Generate plain text from EarlyPrint XML with XSLT

The EarlyPrint project offers an XSLT script to extract plain text from EarlyPrint XML. One can use Python to work with XML files, but at the scale of all the EarlyPrint files it can be slow to process everything. XSLT is a programming language in which the programs are XML files that transform other XML files. You won’t need to learn XSLT to run the script, although if you know or want to learn some XSLT you could adapt it for your own purposes.

To run the script, you will need to be somewhat comfortable navigating the command line in the terminal or console, and will need to get a Java Runtime Environment if you don’t have Java already on your system. You will also need a local copy of the EarlyPrint XML repository. And, of course, you’ll need to download a copy of the XSLT script.

We recommend using the Java-based Saxon engine to run XSLT. You can download a recent version of the Saxon-HE edition for free.

To run the XSLT script, you will need to give it a command-line parameter, sourcedirectory, with the path to the text folder of your local copy of the EarlyPrint repository. You can also give it an optional outputdirectory path. The default is the current directory whereever you are when you run the script. Another optional parameter, spelling, determines what kind of plain text the script extracts. The default is spelling=w, which extracts the text node from each <w> element, which is generally the original spelling with a few modernizations. Other options are reg, which extracts a regularized spelling, lemma, which extracts dictionary headwords, and orig, which is mostly the same as w, except that it undoes any EarlyPrint modernizations of w content and uses the @orig attribute where available. This would be closest to the editorial policy of the original TCP XML files.

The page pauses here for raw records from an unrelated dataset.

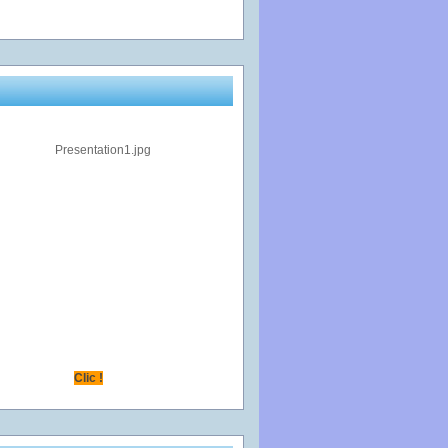
Clic !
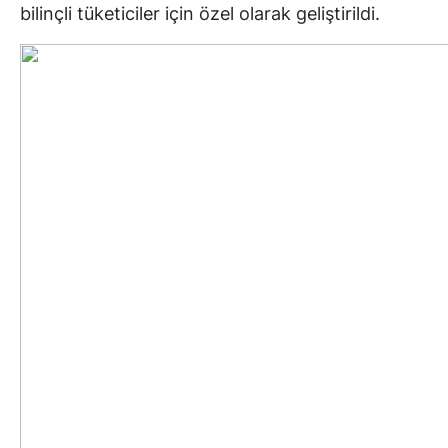
bilinçli tüketiciler için özel olarak geliştirildi.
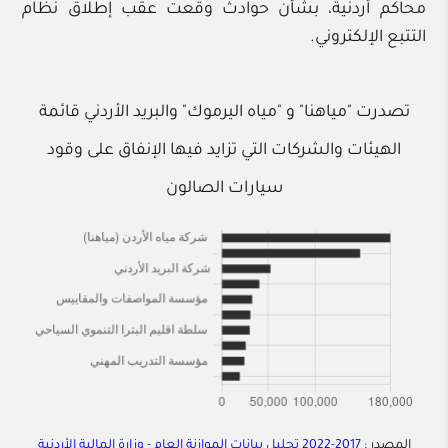
محاكم أردنية، بشأن حوادث وقعت عقب إطلاق نظام
التتبع الإلكتروني.
تصدرت "مياهنا" و "مياه اليرموك" والبريد الأردني قائمة
الهيئات والشركات التي تزايد فيها الإنفاق على وقود
سيارات الصالون
المصدر :
2017-2022 تحليل بيانات الموازنة العام - وزارة المالية الأردنية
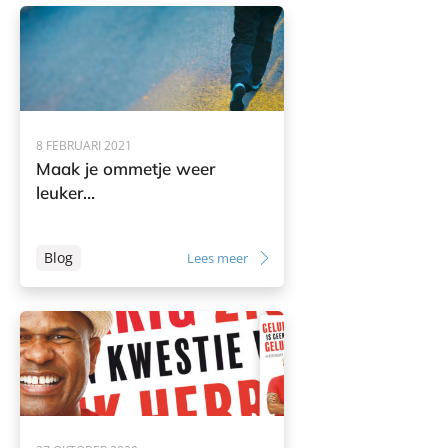
8 FEBRUARI 2021
Maak je ommetje weer
leuker…
Blog
Lees meer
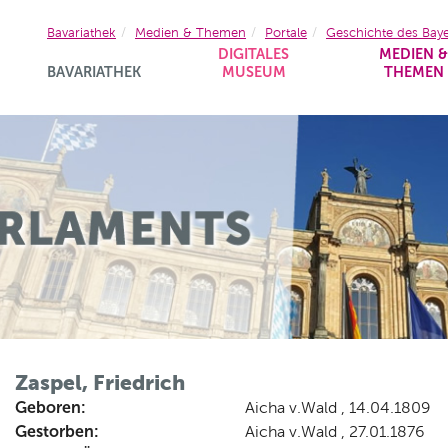
Bavariathek
Medien & Themen
Portale
Geschichte des Bay
DIGITALES
MEDIEN 
BAVARIATHEK
MUSEUM
THEMEN
Zaspel, Friedrich
Geboren:
Aicha v.Wald , 14.04.1809
Gestorben:
Aicha v.Wald , 27.01.1876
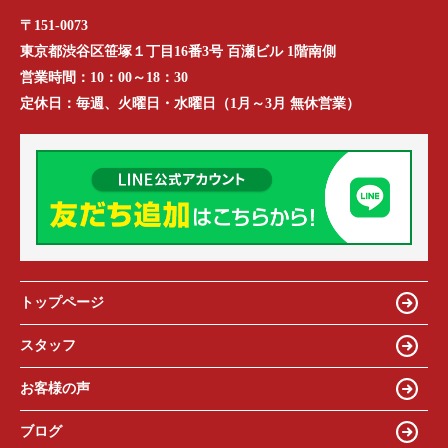
〒151-0073
東京都渋谷区笹塚１丁目16番3号 百瀬ビル 1階南側
営業時間：
10：00～18：30
定休日：
毎週、火曜日・水曜日（1月～3月 無休営業）
トップページ
スタッフ
お客様の声
ブログ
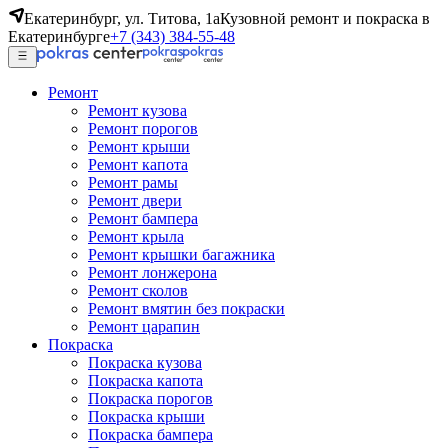
Екатеринбург, ул. Титова, 1а
Кузовной ремонт и покраска в
Екатеринбурге
+7 (343) 384-55-48
Ремонт
Ремонт кузова
Ремонт порогов
Ремонт крыши
Ремонт капота
Ремонт рамы
Ремонт двери
Ремонт бампера
Ремонт крыла
Ремонт крышки багажника
Ремонт лонжерона
Ремонт сколов
Ремонт вмятин без покраски
Ремонт царапин
Покраска
Покраска кузова
Покраска капота
Покраска порогов
Покраска крыши
Покраска бампера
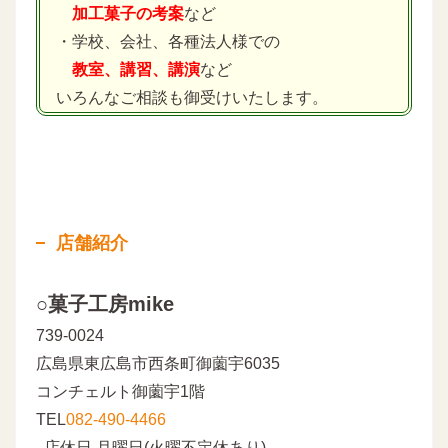
加工菓子の考案
など
・学校、会社、各種法人様での
教室、講習、講演
など
いろんなご相談も御受けいたします。
店舗紹介
○菓子工房mike
739-0024
広島県東広島市西条町御薗宇6035
コンチェルト御薗宇1階
TEL
082-490-4466
店休日 月曜日(火曜不定休あり)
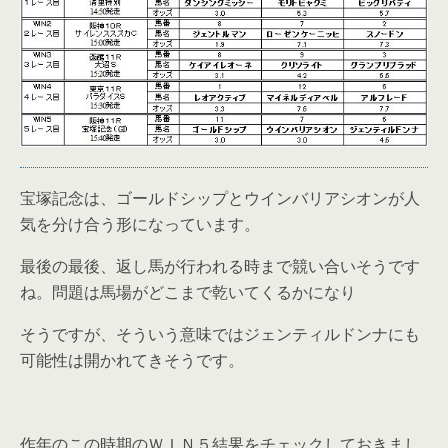
宝塚記念は、ゴールドシップとウインバリアシオンが人
気を分け合う形になっています。
最後の最後、返し馬が行われる時まで競い合いそうです
ね。問題は馬場がどこまで乾いてくるかになり
そうですが、そういう意味ではジェンティルドンナにも
可能性は開かれてきそうです。
作年のこの時期のＷＩＮ５結果をチェックしておきまし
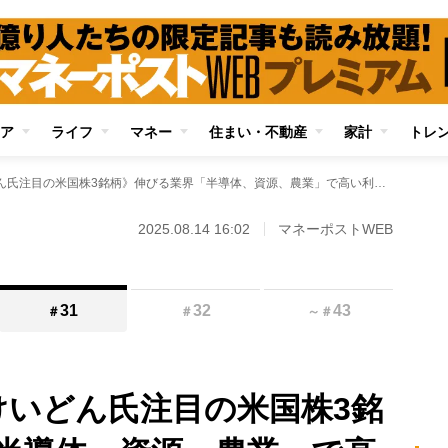
ア
ライフ
マネー
住まい・不動産
家計
トレ
《資産2億円・おけいどん氏注目の米国株3銘柄》伸びる業界「半導体、資源、農業」で高い利益率を実現する成長株！「世界最強の株式市場」への長期投資で儲けを狙う
2025.08.14 16:02
マネーポストWEB
31
32
43
＃
＃
～
＃
けいどん氏注目の米国株3銘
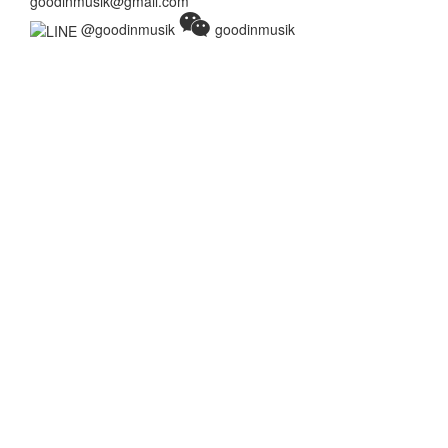
goodinmusik@gmail.com
@goodinmusik
goodinmusik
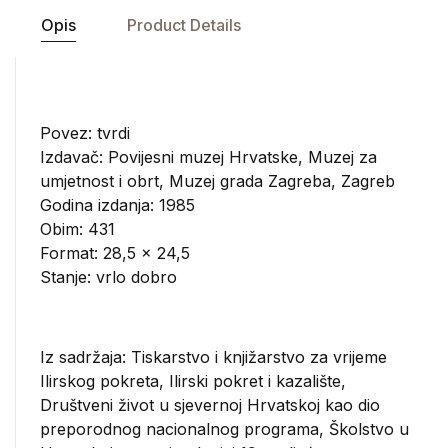
Opis
Product Details
Povez: tvrdi
Izdavač:
Povijesni muzej Hrvatske, Muzej za
umjetnost i obrt, Muzej grada Zagreba, Zagreb
Godina izdanja: 1985
Obim: 431
Format: 28,5 x 24,5
Stanje: vrlo dobro
Iz sadržaja: Tiskarstvo i knjižarstvo za vrijeme
Ilirskog pokreta, Ilirski pokret i kazalište,
Društveni život u sjevernoj Hrvatskoj kao dio
preporodnog nacionalnog programa, Školstvo u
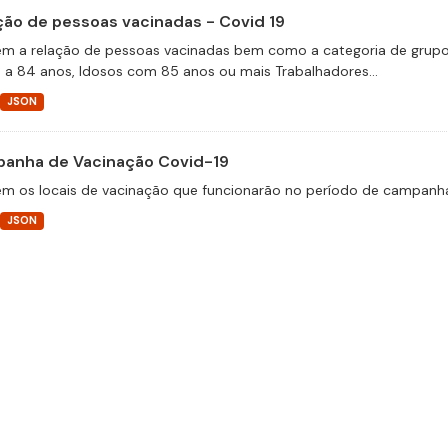
ção de pessoas vacinadas - Covid 19
m a relação de pessoas vacinadas bem como a categoria de grupos 
 a 84 anos, Idosos com 85 anos ou mais Trabalhadores...
JSON
anha de Vacinação Covid-19
m os locais de vacinação que funcionarão no período de campanha
JSON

If the source files are at /data/corpora/eebotcp/texts/, for example, and the XSLT file plaintext_from_epxml.xsl and the Saxon file saxon-he-10.3.jar are in the current directory, and we want to create regularized plaintext in a subdirectory called plaintext_reg, we can run this:

java -Xmx8G -cp saxon-he-10.3.jar net.sf.saxon.Transform -xsl:plaintext_from_epxml.xsl -s:plaintext_from_epxml.xsl sourcedirectory=/data/corpora/eebotcp/texts outputdirectory=plaintext_reg spelling=reg

The -Xmx8G parameter allows Java to use up to 8 GB of memory. If you have more memory and get an out-of-memory error on a large file, you can set it higher. It may be convenient to adjust input and output paths, put the Saxon JAR file elsewhere, and hide all the details in a short shell script that suits your own environment and purposes.